» INFORMATION SUPPLIED
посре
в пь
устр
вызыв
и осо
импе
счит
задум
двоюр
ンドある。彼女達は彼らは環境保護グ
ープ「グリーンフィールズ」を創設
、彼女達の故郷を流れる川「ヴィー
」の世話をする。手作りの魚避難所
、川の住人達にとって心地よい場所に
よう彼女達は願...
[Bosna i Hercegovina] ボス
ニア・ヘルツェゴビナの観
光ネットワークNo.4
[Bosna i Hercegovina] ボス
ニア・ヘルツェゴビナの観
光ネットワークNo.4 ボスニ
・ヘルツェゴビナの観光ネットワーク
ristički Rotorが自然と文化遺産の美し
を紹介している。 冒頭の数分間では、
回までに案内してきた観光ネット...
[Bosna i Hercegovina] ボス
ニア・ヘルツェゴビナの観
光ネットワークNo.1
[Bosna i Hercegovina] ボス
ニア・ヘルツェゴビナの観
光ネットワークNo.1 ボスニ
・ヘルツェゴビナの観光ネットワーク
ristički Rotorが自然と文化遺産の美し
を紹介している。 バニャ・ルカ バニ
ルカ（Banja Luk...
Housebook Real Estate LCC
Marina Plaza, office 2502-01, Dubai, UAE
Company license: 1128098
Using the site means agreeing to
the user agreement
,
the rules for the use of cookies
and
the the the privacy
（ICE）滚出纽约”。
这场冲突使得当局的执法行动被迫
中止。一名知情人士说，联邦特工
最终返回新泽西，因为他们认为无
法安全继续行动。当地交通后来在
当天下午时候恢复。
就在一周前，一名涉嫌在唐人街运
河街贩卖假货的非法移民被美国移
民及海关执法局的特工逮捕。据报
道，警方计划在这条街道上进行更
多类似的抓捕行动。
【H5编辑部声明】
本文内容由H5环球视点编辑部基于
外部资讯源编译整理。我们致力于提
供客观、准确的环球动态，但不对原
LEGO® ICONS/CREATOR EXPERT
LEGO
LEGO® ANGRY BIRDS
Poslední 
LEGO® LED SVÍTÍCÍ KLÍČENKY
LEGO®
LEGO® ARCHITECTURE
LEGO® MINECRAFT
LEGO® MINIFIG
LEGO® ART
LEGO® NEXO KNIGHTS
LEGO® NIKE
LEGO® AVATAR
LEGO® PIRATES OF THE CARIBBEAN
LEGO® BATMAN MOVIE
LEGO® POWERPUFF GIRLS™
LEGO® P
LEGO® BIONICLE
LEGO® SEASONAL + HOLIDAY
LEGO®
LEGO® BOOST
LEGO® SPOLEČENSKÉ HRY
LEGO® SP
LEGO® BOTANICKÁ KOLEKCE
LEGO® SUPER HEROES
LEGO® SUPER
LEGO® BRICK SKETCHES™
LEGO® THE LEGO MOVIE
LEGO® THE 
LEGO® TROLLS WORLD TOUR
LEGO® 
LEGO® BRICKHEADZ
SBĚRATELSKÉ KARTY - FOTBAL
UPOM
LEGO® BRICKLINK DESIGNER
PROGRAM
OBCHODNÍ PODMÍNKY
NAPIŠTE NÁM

--

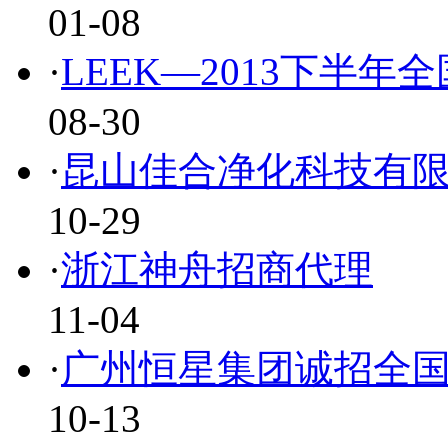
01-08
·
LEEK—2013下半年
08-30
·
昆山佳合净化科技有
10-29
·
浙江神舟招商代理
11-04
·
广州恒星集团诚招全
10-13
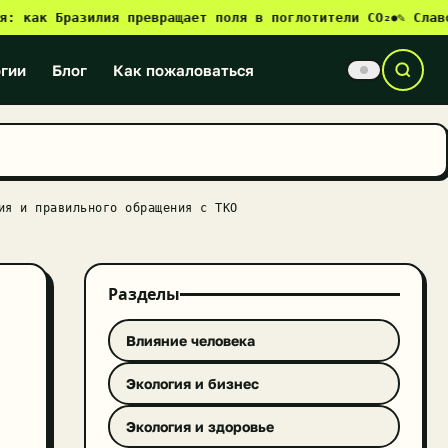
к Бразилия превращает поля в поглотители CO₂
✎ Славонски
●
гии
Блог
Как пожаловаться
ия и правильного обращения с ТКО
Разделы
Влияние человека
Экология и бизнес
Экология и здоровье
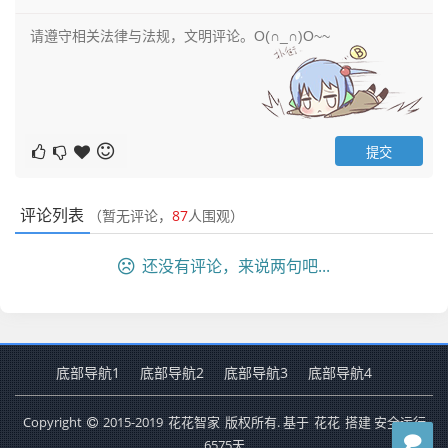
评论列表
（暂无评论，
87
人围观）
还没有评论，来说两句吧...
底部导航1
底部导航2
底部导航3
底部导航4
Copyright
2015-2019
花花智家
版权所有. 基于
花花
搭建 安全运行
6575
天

==

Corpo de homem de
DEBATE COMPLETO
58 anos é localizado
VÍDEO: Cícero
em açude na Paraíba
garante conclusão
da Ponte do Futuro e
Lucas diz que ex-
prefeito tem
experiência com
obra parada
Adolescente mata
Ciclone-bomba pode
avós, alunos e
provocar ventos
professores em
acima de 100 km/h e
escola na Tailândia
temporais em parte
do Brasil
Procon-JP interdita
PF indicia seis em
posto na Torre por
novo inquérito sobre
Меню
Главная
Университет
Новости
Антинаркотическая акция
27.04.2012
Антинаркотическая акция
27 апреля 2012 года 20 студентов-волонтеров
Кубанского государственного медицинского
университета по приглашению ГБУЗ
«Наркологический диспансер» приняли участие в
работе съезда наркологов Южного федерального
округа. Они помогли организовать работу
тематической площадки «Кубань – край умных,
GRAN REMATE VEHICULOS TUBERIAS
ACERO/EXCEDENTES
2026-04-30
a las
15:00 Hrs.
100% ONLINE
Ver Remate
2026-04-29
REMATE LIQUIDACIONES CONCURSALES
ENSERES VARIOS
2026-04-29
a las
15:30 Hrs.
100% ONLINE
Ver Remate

» WHAT THE EXERCISE ASKS
Copy each line in the entries above where "MOVIE" turns up.

» ANSWER TO THIS PROBLEM
LEGO® BATMAN MOVIE
LEGO® THE LEGO MOVIE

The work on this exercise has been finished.